While the overturning of Roe will only add rocket fuel to the fires of polarization that afflict us, perhaps the silent majority of moderation that encompasses most outside the beltway and off of Twitter could use this critical moment to turn the tide of irreconcilable differences into a call to compromise. For compromise is not a concession of fundamental principle but an acknowledgment of the merits of other’s creeds—not a betrayal of one’s values, but an affirmation of the decent intentions of those with whom we disagree.
Yes, there are strident pro-life idealogues who seek to constrain women’s lives out of misogyny, and pro-choice advocates who take a cavalier approach to termination as a form of birth control.
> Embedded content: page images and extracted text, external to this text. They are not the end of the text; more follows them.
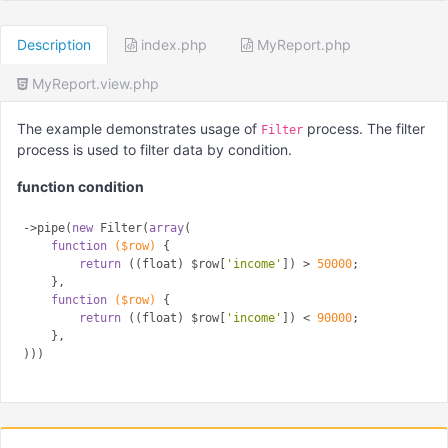
Description
index.php
MyReport.php
MyReport.view.php
The example demonstrates usage of
process. The filter
Filter
process is used to filter data by condition.
function condition
->pipe(
new
 Filter(
array
(

function
($row)
{

return
 ((float) $row[
'income'
]) > 
50000
;

    },

function
($row)
{

return
 ((float) $row[
'income'
]) < 
90000
;

    },
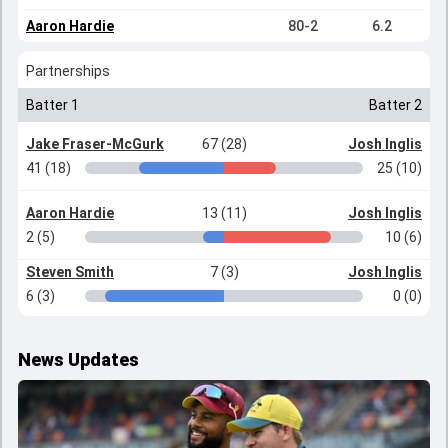
Aaron Hardie
80-2
6.2
Partnerships
Batter 1
Batter 2
Jake Fraser-McGurk
67 (28)
Josh Inglis
41 (18)
25 (10)
Aaron Hardie
13 (11)
Josh Inglis
2 (5)
10 (6)
Steven Smith
7 (3)
Josh Inglis
6 (3)
0 (0)
News Updates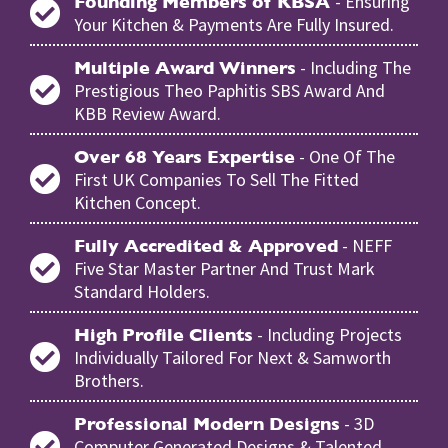
- Ensuring
Founding Members of KBSA
Your Kitchen & Payments Are Fully Insured.
- Including The
Multiple Award Winners
Prestigious Theo Paphitis SBS Award And
KBB Review Award.
- One Of The
Over 68 Years Expertise
First UK Companies To Sell The Fitted
Kitchen Concept.
- NEFF
Fully Accredited & Approved
Five Star Master Partner And Trust Mark
Standard Holders.
- Including Projects
High Profile Clients
Individually Tailored For Next & Samworth
Brothers.
- 3D
Professional Modern Designs
Computer Generated Designs & Talented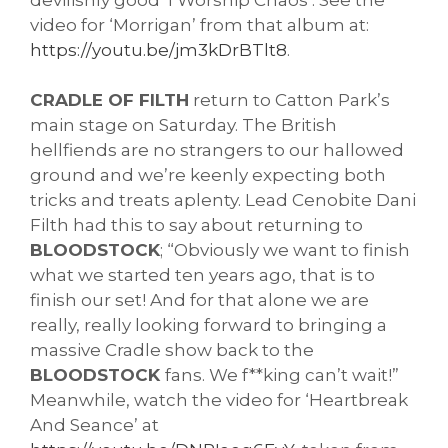
video for ‘Morrigan’ from that album at: 
https://youtu.be/jm3kDrBTlt8
. 
CRADLE OF FILTH
 return to Catton Park’s 
main stage on Saturday. The British 
hellfiends are no strangers to our hallowed 
ground and we’re keenly expecting both 
tricks and treats aplenty. 
Lead Cenobite Dani 
Filth had this to say about returning to 
BLOODSTOCK
; “Obviously we want to finish 
what we started ten years ago, that is to 
finish our set! And for that alone we are 
really, really looking forward to bringing a 
massive Cradle show back to the 
BLOODSTOCK 
fans. We f**king can’t wait!” 
Meanwhile, watch the video for ‘Heartbreak 
And Seance’ at 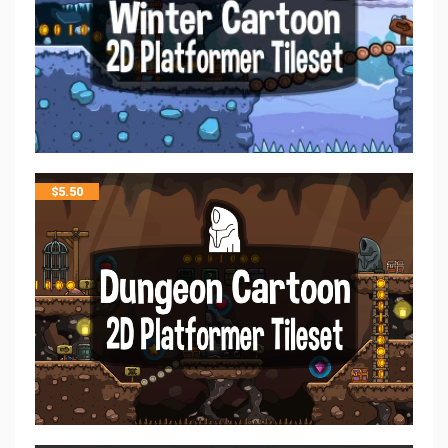
$
5.50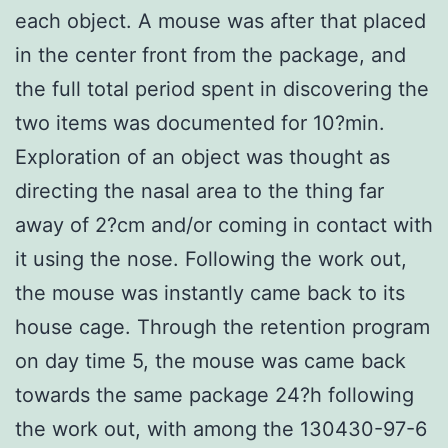
each object. A mouse was after that placed
in the center front from the package, and
the full total period spent in discovering the
two items was documented for 10?min.
Exploration of an object was thought as
directing the nasal area to the thing far
away of 2?cm and/or coming in contact with
it using the nose. Following the work out,
the mouse was instantly came back to its
house cage. Through the retention program
on day time 5, the mouse was came back
towards the same package 24?h following
the work out, with among the 130430-97-6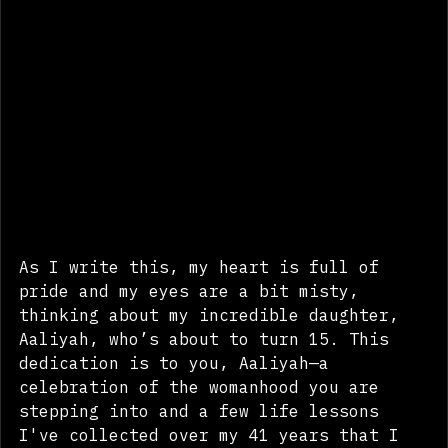
As I write this, my heart is full of 
pride and my eyes are a bit misty, 
thinking about my incredible daughter, 
Aaliyah, who’s about to turn 15. This 
dedication is to you, Aaliyah—a 
celebration of the womanhood you are 
stepping into and a few life lessons 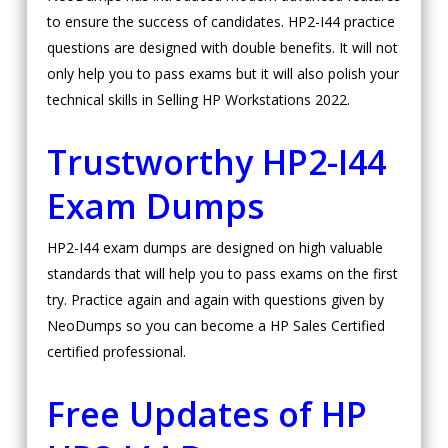
to ensure the success of candidates. HP2-I44 practice
questions are designed with double benefits. It will not
only help you to pass exams but it will also polish your
technical skills in Selling HP Workstations 2022.
Trustworthy HP2-I44
Exam Dumps
HP2-I44 exam dumps are designed on high valuable
standards that will help you to pass exams on the first
try. Practice again and again with questions given by
NeoDumps so you can become a HP Sales Certified
certified professional.
Free Updates of HP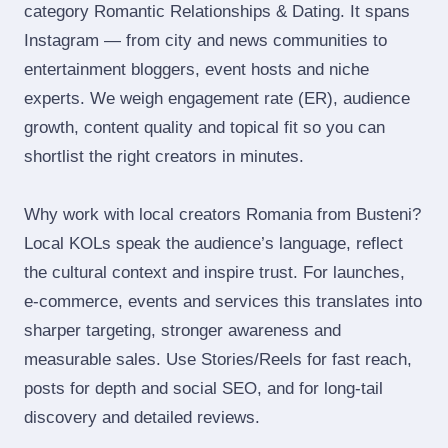
category Romantic Relationships & Dating. It spans
Instagram — from city and news communities to
entertainment bloggers, event hosts and niche
experts. We weigh engagement rate (ER), audience
growth, content quality and topical fit so you can
shortlist the right creators in minutes.
Why work with local creators Romania from Busteni?
Local KOLs speak the audience’s language, reflect
the cultural context and inspire trust. For launches,
e‑commerce, events and services this translates into
sharper targeting, stronger awareness and
measurable sales. Use Stories/Reels for fast reach,
posts for depth and social SEO, and for long‑tail
discovery and detailed reviews.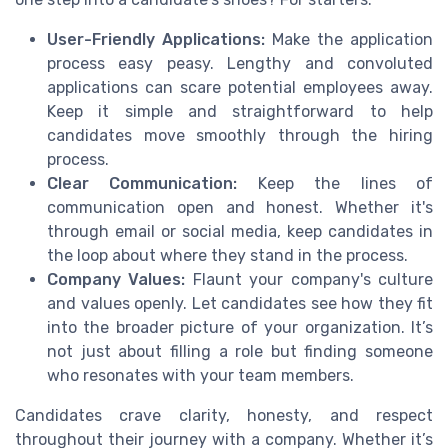
User-Friendly Applications:
Make the application
process easy peasy. Lengthy and convoluted
applications can scare potential employees away.
Keep it simple and straightforward to help
candidates move smoothly through the hiring
process.
Clear Communication:
Keep the lines of
communication open and honest. Whether it's
through email or social media, keep candidates in
the loop about where they stand in the process.
Company Values:
Flaunt your company's culture
and values openly. Let candidates see how they fit
into the broader picture of your organization. It’s
not just about filling a role but finding someone
who resonates with your team members.
Candidates crave clarity, honesty, and respect
throughout their journey with a company. Whether it’s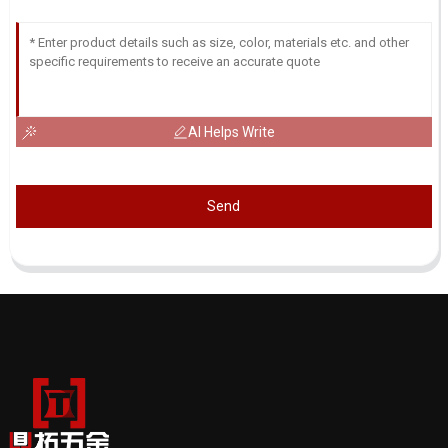
AI Helps Write
Send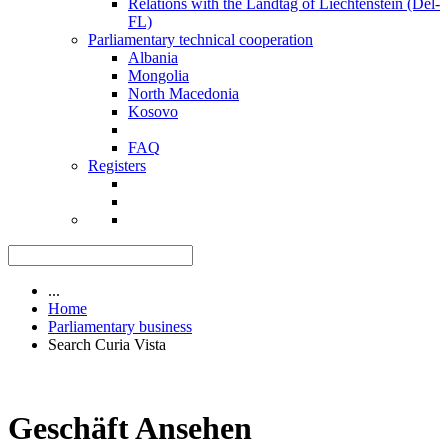
Relations with the Landtag of Liechtenstein (Del-
FL)
Parliamentary technical cooperation
Albania
Mongolia
North Macedonia
Kosovo
FAQ
Registers
...
Home
Parliamentary business
Search Curia Vista
Geschäft Ansehen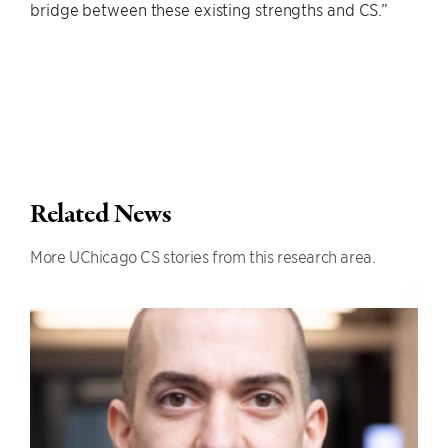
bridge between these existing strengths and CS.”
Related News
More UChicago CS stories from this research area.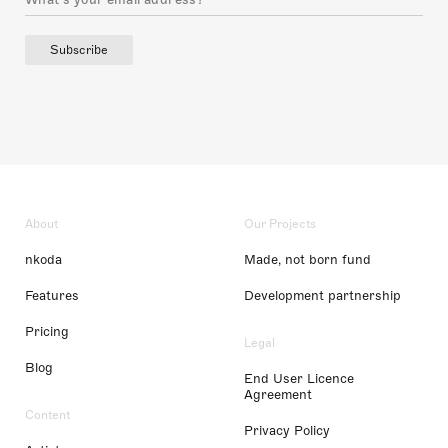
Subscribe
About
Our Projects
nkoda
Made, not born fund
Features
Development partnership
Pricing
Legal
Blog
End User Licence
Agreement
Content
Privacy Policy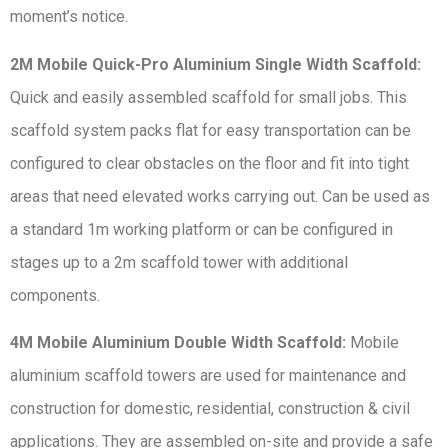
moment’s notice.
2M Mobile Quick-Pro Aluminium Single Width Scaffold:
Quick and easily assembled scaffold for small jobs. This
scaffold system packs flat for easy transportation can be
configured to clear obstacles on the floor and fit into tight
areas that need elevated works carrying out. Can be used as
a standard 1m working platform or can be configured in
stages up to a 2m scaffold tower with additional
components.
4M Mobile Aluminium Double Width Scaffold:
Mobile
aluminium scaffold towers are used for maintenance and
construction for domestic, residential, construction & civil
applications. They are assembled on-site and provide a safe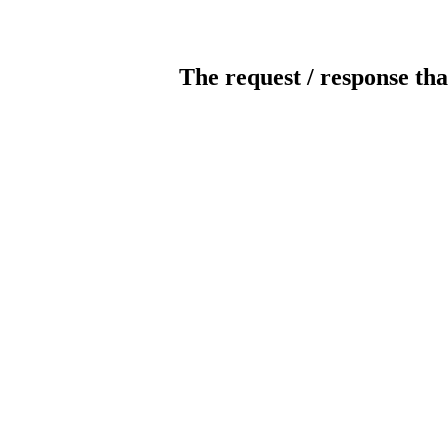
The request / response tha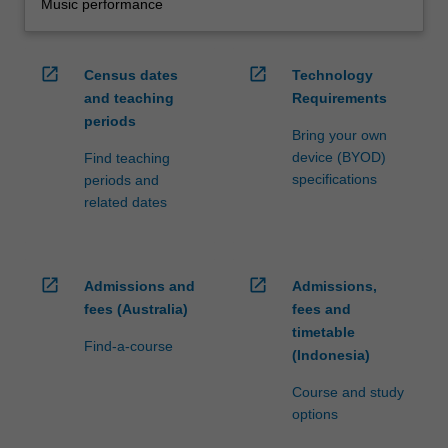
Music performance
open_in_new
open_in_new
Census dates
Technology
and teaching
Requirements
periods
Bring your own
device (BYOD)
Find teaching
specifications
periods and
related dates
open_in_new
open_in_new
Admissions and
Admissions,
fees (Australia)
fees and
timetable
Find-a-course
(Indonesia)
Course and study
options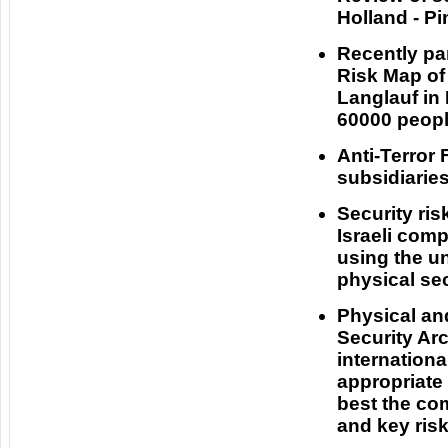
Holland - P
Recently par
Risk Map of
Langlauf in
60000 peopl
Anti-Terror
subsidiaries
Security ri
Israeli com
using the u
physical sec
Physical an
Security Arc
internation
appropriate
best the com
and key ris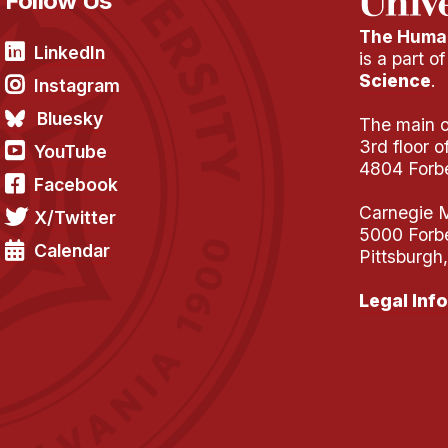
Follow Us
The Human
LinkedIn
is a part o
Science
.
Instagram
Bluesky
The main of
3rd floor 
YouTube
4804 Forb
Facebook
Carnegie M
X/Twitter
5000 Forb
Calendar
Pittsburgh
Legal Info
And there is a distinct circle in hell for cynical politicians who lack any principle other than the pursuit of power by appealing to their base through leveraging its worst inclinations. But these are fringe views that bely the authentic and valid convictions on both sides of this divide.
Jewish tradition does not shy from debate, but rather looks at it as necessary, even preferable, in pursuit of a synthetic truth that transcends the perspective of any single individual or group. These “debates for the sake of heaven” often result in a compromise that does not completely satisfy either side, but rather preserves the cohesion of the community so that it may endure. May our nation continue this debate as dialogue, with a hope not for political victory and the vanquishing of our enemies, but for a reconciliation rooted in a recognition of the dignity and divinity that adheres to all.